- **Task instructions**: Among the entries below, find the line with "も、メールの投稿画面では白い枠だけが表示さ", then quote it and each following line up to and including the line with "Boczek w stylu chashu", and nothing else.

Segment Start: Working data

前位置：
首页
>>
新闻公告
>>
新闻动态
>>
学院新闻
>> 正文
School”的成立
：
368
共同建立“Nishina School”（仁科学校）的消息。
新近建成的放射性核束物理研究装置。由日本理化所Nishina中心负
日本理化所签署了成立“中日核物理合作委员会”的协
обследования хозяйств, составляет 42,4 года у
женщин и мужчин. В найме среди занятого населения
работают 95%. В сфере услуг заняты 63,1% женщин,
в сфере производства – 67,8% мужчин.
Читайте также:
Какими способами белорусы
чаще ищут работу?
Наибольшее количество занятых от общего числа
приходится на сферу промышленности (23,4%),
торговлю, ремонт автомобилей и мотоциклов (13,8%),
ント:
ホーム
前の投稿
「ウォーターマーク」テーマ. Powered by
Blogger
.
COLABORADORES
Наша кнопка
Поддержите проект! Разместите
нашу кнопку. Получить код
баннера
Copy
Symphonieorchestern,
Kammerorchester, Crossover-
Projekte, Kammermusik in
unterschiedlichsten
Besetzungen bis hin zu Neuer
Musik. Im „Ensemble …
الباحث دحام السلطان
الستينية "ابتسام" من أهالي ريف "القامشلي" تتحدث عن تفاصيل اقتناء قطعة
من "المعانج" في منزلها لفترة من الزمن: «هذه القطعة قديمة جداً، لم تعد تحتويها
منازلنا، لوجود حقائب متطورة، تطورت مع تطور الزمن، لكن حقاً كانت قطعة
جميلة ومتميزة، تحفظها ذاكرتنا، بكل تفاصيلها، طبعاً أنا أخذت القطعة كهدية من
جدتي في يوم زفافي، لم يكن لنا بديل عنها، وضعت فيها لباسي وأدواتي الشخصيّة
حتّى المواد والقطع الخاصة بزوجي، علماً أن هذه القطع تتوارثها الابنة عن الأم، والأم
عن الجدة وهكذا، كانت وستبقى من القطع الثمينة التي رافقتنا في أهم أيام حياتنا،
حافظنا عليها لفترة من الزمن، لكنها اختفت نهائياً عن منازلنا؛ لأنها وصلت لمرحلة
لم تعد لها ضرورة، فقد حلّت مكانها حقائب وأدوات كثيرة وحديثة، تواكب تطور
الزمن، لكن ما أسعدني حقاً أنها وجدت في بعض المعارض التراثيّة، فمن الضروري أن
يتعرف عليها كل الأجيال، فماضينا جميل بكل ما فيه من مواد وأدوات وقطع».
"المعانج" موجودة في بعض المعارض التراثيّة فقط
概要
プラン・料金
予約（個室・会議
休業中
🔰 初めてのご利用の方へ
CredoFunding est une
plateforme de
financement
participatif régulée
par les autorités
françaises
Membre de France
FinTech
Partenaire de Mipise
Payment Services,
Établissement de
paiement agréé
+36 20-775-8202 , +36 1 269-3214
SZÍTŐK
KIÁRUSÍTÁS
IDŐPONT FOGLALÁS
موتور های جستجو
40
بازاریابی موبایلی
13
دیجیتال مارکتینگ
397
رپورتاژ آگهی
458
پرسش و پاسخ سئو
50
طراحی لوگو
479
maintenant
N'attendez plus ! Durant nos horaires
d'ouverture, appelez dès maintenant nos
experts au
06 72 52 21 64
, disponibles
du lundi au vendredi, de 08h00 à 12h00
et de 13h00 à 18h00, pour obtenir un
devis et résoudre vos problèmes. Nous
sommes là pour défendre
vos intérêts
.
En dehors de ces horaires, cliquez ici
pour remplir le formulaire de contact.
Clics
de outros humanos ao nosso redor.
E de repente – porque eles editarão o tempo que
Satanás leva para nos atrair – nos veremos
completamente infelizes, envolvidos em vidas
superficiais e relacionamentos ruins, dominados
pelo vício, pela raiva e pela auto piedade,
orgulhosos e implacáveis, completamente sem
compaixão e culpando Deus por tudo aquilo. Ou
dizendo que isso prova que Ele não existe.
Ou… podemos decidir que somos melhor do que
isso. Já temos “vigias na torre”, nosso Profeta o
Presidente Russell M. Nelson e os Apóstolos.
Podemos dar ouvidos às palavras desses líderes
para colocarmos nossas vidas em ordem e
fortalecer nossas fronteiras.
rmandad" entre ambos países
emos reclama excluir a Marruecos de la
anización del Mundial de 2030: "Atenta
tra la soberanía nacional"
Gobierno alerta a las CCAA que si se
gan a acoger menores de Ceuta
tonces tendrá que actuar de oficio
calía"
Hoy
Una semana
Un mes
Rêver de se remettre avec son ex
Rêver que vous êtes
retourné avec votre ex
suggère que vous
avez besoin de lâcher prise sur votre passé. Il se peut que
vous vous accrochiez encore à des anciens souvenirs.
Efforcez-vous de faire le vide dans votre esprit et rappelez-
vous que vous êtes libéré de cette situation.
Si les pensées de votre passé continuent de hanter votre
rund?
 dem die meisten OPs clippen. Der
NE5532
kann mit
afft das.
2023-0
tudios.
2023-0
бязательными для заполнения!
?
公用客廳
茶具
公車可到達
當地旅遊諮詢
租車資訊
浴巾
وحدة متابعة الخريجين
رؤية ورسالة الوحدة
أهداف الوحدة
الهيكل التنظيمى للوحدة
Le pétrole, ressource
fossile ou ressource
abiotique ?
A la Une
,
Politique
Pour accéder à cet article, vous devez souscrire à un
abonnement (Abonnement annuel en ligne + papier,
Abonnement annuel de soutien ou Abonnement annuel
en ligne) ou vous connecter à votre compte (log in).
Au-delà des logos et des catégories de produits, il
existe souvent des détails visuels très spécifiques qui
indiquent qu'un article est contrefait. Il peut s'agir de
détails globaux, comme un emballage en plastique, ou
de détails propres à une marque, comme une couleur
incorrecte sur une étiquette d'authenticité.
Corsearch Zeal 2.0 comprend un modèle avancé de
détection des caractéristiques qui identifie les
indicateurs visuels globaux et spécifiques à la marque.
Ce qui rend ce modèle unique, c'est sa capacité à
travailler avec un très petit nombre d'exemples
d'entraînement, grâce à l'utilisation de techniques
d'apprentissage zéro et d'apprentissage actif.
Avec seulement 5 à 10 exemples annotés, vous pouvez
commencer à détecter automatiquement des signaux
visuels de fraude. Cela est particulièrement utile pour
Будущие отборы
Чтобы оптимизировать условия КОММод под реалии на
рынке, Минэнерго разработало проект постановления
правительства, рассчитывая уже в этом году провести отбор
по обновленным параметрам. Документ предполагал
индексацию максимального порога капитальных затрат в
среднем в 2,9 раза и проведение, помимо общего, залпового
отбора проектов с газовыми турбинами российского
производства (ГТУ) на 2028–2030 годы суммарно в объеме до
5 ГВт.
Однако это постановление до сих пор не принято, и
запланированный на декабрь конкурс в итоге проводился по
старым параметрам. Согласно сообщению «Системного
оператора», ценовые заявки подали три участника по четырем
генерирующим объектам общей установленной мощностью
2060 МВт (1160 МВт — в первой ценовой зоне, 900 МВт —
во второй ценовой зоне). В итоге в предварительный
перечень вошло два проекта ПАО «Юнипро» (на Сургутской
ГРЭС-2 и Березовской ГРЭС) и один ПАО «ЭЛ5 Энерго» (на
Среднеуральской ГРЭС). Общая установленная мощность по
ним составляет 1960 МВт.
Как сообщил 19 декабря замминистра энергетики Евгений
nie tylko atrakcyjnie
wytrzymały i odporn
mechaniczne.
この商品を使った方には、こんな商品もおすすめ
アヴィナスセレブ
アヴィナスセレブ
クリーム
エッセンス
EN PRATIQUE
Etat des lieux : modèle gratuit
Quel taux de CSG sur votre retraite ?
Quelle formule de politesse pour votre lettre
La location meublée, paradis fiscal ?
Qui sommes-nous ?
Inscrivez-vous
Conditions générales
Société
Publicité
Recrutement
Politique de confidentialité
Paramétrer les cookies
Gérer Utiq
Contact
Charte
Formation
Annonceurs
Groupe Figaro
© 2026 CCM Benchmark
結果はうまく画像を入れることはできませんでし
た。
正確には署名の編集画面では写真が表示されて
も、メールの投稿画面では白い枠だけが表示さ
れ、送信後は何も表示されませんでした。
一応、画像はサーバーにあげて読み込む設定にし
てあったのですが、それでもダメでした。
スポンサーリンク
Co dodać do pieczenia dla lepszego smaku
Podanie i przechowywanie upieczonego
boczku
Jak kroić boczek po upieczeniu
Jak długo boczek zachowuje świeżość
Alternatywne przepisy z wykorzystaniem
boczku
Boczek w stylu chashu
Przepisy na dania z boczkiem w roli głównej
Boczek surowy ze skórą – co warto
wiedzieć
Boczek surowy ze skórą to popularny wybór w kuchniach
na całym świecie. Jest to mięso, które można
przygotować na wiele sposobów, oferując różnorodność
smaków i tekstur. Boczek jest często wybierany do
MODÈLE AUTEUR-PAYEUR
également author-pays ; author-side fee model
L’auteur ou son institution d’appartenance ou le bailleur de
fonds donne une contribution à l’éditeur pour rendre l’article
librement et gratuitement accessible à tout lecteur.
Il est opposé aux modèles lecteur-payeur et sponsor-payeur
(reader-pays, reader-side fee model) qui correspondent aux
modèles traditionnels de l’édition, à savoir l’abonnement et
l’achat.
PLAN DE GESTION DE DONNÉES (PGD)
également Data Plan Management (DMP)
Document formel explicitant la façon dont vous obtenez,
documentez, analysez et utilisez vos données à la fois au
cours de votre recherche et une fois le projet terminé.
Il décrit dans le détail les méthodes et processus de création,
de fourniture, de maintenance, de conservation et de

Segment End: Working data

- **Problem solution**:
も、メールの投稿画面では白い枠だけが表示さ
れ、送信後は何も表示されませんでした。
一応、画像はサーバーにあげて読み込む設定にし
てあったのですが、それでもダメでした。
スポンサーリンク
Co dodać do pieczenia dla lepszego smaku
Podanie i przechowywanie upieczonego
boczku
Jak kroić boczek po upieczeniu
Jak długo boczek zachowuje świeżość
Alternatywne przepisy z wykorzystaniem
boczku
Boczek w stylu chashu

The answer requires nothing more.